Der Ablauf bleibt gleich: Form bauen, bekleben, trocknen lassen und gestalten.

Dinge zum Spielen

Papiermaché kann mehr als nur Dekoration sein.

Kinder basteln Dinge, die sie später weiter nutzen. Eine Schüssel für kleine Schätze, ein Sparschwein oder Figuren für eigene Geschichten.

So bleibt die Aktivität länger lebendig.

Essen aus Papiermaché

Besonders beliebt ist „Spiel-Essen“.

Eis, Kuchen oder fantasievolle Desserts lassen sich wunderbar nachbauen. Dabei geht es nicht um Perfektion, sondern um Spaß an Farben und Formen.

Warum Papiermaché so gut funktioniert

Es ist mehr als nur Basteln.

Kinder lernen Geduld.

Sie probieren Dinge aus.

Sie dürfen Fehler machen und neu anfangen.
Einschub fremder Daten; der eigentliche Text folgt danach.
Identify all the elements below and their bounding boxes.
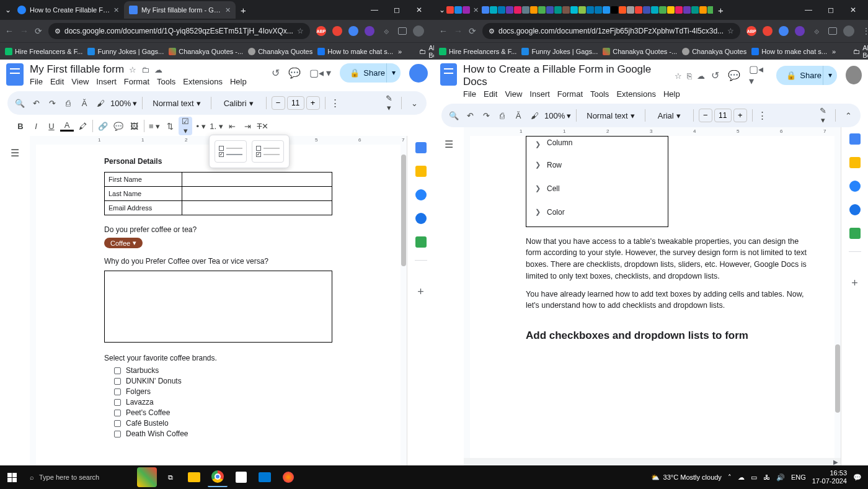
maps-icon[interactable] xyxy=(415,236,427,248)
minimize-button[interactable]: — xyxy=(368,6,381,14)
more-tools-button[interactable]: ⋮ xyxy=(758,110,767,121)
bookmarks-overflow-button[interactable]: » xyxy=(832,48,836,55)
tasks-icon[interactable] xyxy=(849,181,861,192)
star-icon[interactable]: ☆ xyxy=(675,71,682,81)
collapsed-tab-icon[interactable] xyxy=(643,6,650,14)
taskbar-app[interactable] xyxy=(137,467,157,487)
profile-button[interactable] xyxy=(413,25,424,37)
checklist-item[interactable]: Death Wish Coffee xyxy=(114,429,332,438)
horizontal-scrollbar[interactable]: ▶ xyxy=(464,458,841,465)
collapsed-tab-icon[interactable] xyxy=(651,6,658,14)
collapsed-tab-icon[interactable] xyxy=(587,6,594,14)
highlight-button[interactable]: 🖍 xyxy=(76,122,89,131)
extensions-button[interactable]: ⟐ xyxy=(381,26,392,36)
insert-link-button[interactable]: 🔗 xyxy=(96,122,110,131)
language-indicator[interactable]: ENG xyxy=(791,473,806,481)
forward-button[interactable]: → xyxy=(20,26,29,36)
property-row[interactable]: ❯Cell xyxy=(526,177,668,200)
bookmark-item[interactable]: Chanakya Quotes -... xyxy=(169,48,243,55)
font-size-increase-button[interactable]: + xyxy=(733,109,747,122)
comments-icon[interactable]: 💬 xyxy=(288,67,301,79)
font-select[interactable]: Calibri ▾ xyxy=(216,99,261,108)
extension-icon[interactable] xyxy=(348,26,358,36)
menu-tools[interactable]: Tools xyxy=(157,77,175,86)
close-icon[interactable]: ✕ xyxy=(113,6,119,14)
menu-edit[interactable]: Edit xyxy=(484,89,497,99)
checklist-item[interactable]: Lavazza xyxy=(114,398,332,406)
bold-button[interactable]: B xyxy=(14,122,27,131)
personal-details-table[interactable]: First Name Last Name Email Address xyxy=(104,172,332,215)
browser-tab[interactable]: My First fillable form - Google D ✕ xyxy=(124,1,236,19)
site-info-icon[interactable]: ⚙ xyxy=(55,27,61,35)
maximize-button[interactable]: ◻ xyxy=(825,6,837,14)
cloud-status-icon[interactable]: ☁ xyxy=(154,65,162,74)
bookmark-item[interactable]: Funny Jokes | Gags... xyxy=(87,48,164,55)
minimize-button[interactable]: — xyxy=(802,6,815,14)
collapsed-tab-icon[interactable] xyxy=(683,6,691,14)
checklist-item[interactable]: DUNKIN' Donuts xyxy=(114,377,332,385)
back-button[interactable]: ← xyxy=(5,26,14,36)
collapsed-tab-icon[interactable] xyxy=(570,6,578,14)
extensions-button[interactable]: ⟐ xyxy=(811,26,822,36)
maximize-button[interactable]: ◻ xyxy=(391,6,403,14)
bulleted-list-button[interactable]: • ▾ xyxy=(194,122,208,131)
menu-format[interactable]: Format xyxy=(557,89,583,99)
font-size-input[interactable]: 11 xyxy=(287,96,304,110)
collapsed-tab-icon[interactable] xyxy=(514,6,521,14)
checklist-item[interactable]: Folgers xyxy=(114,387,332,396)
table-cell[interactable]: Last Name xyxy=(105,187,182,201)
add-addon-button[interactable]: + xyxy=(851,277,858,290)
all-bookmarks-button[interactable]: 🗀All Bookmarks xyxy=(853,44,868,59)
horizontal-ruler[interactable]: 11234567 xyxy=(464,127,841,136)
move-icon[interactable]: ⎘ xyxy=(687,71,692,81)
collapsed-tab-icon[interactable] xyxy=(595,6,602,14)
collapsed-tab-icon[interactable] xyxy=(490,6,497,14)
checkbox-icon[interactable] xyxy=(114,367,121,374)
notifications-icon[interactable]: 💬 xyxy=(853,473,862,482)
collapsed-tab-icon[interactable] xyxy=(482,6,489,14)
clock[interactable]: 16:53 17-07-2024 xyxy=(812,469,847,485)
calendar-icon[interactable] xyxy=(849,133,861,145)
menu-view[interactable]: View xyxy=(71,77,89,86)
onedrive-icon[interactable]: ☁ xyxy=(738,473,745,482)
browser-tab[interactable]: How to Create Fillable Forms in ✕ xyxy=(12,1,124,19)
extension-icon[interactable] xyxy=(795,26,805,36)
increase-indent-button[interactable]: ⇥ xyxy=(241,122,254,131)
vertical-scrollbar[interactable] xyxy=(401,136,407,465)
menu-view[interactable]: View xyxy=(505,89,522,99)
scroll-right-icon[interactable]: ▶ xyxy=(833,459,838,465)
meet-icon[interactable]: ▢◂ ▾ xyxy=(749,63,768,87)
checkbox-icon[interactable] xyxy=(114,420,121,427)
table-cell[interactable]: First Name xyxy=(105,173,182,187)
tabs-dropdown-icon[interactable]: ⌄ xyxy=(438,6,446,14)
mail-button[interactable] xyxy=(255,467,275,487)
menu-file[interactable]: File xyxy=(463,89,476,99)
font-size-decrease-button[interactable]: − xyxy=(699,109,712,122)
underline-button[interactable]: U xyxy=(45,122,58,131)
star-icon[interactable]: ☆ xyxy=(129,65,136,74)
site-info-icon[interactable]: ⚙ xyxy=(489,27,495,35)
property-row[interactable]: ❯Row xyxy=(526,153,668,177)
checkbox-icon[interactable] xyxy=(114,388,121,395)
close-window-button[interactable]: ✕ xyxy=(847,6,859,14)
editing-mode-icon[interactable]: ✎ ▾ xyxy=(817,106,829,125)
star-icon[interactable]: ☆ xyxy=(727,27,734,35)
extension-icon[interactable] xyxy=(779,26,789,36)
maps-icon[interactable] xyxy=(849,228,861,239)
add-comment-button[interactable]: 💬 xyxy=(112,122,125,131)
share-dropdown-button[interactable]: ▾ xyxy=(386,63,401,83)
collapsed-tab-icon[interactable] xyxy=(506,6,513,14)
undo-icon[interactable]: ↶ xyxy=(30,99,42,108)
checkbox-icon[interactable] xyxy=(114,378,121,385)
collapse-toolbar-icon[interactable]: ⌄ xyxy=(408,99,420,108)
contacts-icon[interactable] xyxy=(415,213,427,224)
bookmark-item[interactable]: How to make chat s... xyxy=(317,48,393,55)
menu-insert[interactable]: Insert xyxy=(529,89,550,99)
collapsed-tab-icon[interactable] xyxy=(530,6,538,14)
star-icon[interactable]: ☆ xyxy=(297,27,304,35)
url-input[interactable]: ⚙ docs.google.com/document/d/1zeFjb65jh3… xyxy=(482,23,740,39)
table-properties-panel[interactable]: ❯Column ❯Row ❯Cell ❯Color xyxy=(526,136,668,227)
menu-edit[interactable]: Edit xyxy=(50,77,64,86)
answer-textbox[interactable] xyxy=(104,271,332,343)
collapsed-tab-icon[interactable] xyxy=(538,6,546,14)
Und vor allem entsteht gemeinsame Zeit, die sich leicht und natürlich anfühlt.

Zum Schluss

Am Ende geht es nicht darum, wie perfekt die Schüssel geworden ist oder welche Paste ihr verwendet habt.

Es geht um den Moment.

Zeit zusammen.

Zeit ohne Druck.

Zeit, in der Kinder einfach machen dürfen.

Und genau diese Momente bleiben oft am längsten.